Нахман переживал тяжелые дни. После памятного вечера Неси упорно избегала его, и он никак не мог добиться поговорить с ней с глазу на глаз. Как только он приходил, она сейчас же исчезала, и ее нельзя было дождаться. Он просиживал у Шлоймы, у ее родных, возился с Исерелем, и оба они искали ее повсюду, — все было напрасно. Он горел, и ему казалось, что если бы она услышала его голос, одно его слово, то опять бы вернулась к нему покорная, как в ту ночь, когда отдавалась его ласкам. Он негодовал, чувствуя за собой правоту, и это подсказывало ему тысячи слов, горячих, пылких, которыми он раздавил бы ее, если бы она захотела его выслушать… Самое мучительное было в том, что он не понимал ее, и все-таки он любил в ней именно это непонятное. Она преследовала его всюду своими словами, своей мольбой, жаждой чего-то смутного, прекрасного, и он не понимал, как мог отпустить ее в тот вечер. Какая великолепная, чудесная жизнь наступила бы, если бы она была с ним… Он закрывал глаза от света радостных образов и видел, как прижимается к ней, целует ее руки, шею… Он чувствовал ее теплоту; она пахнула вся, и, вдыхая, ему казалось, что он ее целует… Вся чистота, которая делала его стыдливым, ушла, ушел и страх перед ее красотой, и осталось одно в воображении: белое девичье тело, ослепительное, жгучее, ласковое, которое отдавалось ему…

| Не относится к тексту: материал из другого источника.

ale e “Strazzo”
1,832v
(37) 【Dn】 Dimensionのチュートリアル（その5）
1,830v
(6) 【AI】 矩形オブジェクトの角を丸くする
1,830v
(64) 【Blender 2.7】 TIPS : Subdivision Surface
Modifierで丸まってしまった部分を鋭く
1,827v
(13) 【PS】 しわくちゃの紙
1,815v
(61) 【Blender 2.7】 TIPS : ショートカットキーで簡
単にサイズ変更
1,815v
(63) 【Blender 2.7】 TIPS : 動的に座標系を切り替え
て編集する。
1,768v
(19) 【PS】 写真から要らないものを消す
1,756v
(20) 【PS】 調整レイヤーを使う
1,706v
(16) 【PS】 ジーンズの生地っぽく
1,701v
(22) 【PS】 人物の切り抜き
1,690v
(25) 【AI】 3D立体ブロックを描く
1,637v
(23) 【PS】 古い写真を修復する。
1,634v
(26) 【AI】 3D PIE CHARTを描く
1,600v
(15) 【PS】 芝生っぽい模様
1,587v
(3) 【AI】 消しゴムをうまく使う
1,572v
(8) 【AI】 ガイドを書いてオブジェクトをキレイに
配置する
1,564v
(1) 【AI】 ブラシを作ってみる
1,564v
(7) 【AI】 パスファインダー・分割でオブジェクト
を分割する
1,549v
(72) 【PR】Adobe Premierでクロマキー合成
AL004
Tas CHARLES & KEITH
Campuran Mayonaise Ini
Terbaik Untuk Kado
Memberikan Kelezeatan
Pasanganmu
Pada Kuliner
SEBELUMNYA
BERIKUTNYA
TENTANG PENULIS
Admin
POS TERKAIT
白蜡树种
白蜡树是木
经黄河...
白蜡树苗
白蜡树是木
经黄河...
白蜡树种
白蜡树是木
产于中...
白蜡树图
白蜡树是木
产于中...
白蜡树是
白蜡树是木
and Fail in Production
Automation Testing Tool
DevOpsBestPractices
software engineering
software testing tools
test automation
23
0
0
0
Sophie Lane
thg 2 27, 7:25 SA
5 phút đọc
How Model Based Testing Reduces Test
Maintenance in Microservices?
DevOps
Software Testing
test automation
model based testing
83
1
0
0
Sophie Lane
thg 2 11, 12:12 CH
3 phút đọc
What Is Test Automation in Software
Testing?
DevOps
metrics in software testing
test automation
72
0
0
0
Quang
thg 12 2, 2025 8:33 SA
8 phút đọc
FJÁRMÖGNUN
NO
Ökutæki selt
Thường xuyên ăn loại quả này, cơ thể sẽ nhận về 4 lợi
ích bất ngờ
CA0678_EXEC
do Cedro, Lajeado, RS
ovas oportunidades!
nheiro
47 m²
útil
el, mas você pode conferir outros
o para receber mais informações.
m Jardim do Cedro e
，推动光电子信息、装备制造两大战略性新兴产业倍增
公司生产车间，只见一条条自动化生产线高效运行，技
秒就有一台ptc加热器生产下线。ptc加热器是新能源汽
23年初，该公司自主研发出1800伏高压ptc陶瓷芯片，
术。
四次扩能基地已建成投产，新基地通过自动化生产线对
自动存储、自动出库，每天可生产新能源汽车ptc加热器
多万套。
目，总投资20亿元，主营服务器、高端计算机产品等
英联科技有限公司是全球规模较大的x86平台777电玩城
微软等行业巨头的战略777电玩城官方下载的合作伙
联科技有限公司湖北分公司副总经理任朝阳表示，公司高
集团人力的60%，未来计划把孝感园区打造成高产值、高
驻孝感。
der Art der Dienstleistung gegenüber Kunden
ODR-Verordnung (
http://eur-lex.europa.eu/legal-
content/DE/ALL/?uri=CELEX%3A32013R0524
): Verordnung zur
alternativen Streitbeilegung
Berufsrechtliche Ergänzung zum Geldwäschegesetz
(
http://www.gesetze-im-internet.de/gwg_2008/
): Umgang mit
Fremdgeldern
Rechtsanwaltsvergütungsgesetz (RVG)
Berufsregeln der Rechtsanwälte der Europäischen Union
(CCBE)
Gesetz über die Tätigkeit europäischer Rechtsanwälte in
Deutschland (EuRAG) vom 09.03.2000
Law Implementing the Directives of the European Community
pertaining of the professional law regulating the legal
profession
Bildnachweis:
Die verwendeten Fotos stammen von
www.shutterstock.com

Время между тем подвигалось. Наступали последние дни жаркого лета, и в рядах теперь, перед осенью, стояло самое тяжелое время: торговля падала, покупатели уменьшались, и нужна была вся изворотливость опытных торговцев, чтобы продержаться до весны. Шестьдесят рублей, вложенные Нахманом в дело, давно разошлись незаметно, по мелочам кормился Даниэль с семьей, Нахман раздавал деньги направо и налево, не умея отказать просившим беднякам-товарищам, но в дни упоения торговлей ничего не замечалось. Теперь нужно было подумать о кредите, который единственно мог спасти, и Нахман отдался заботам минуты. Он бегал к Шлойме за советом, сходился с торговцами, старался подражать им в ведении дела, и постепенно образ Неси начинал отходить от него.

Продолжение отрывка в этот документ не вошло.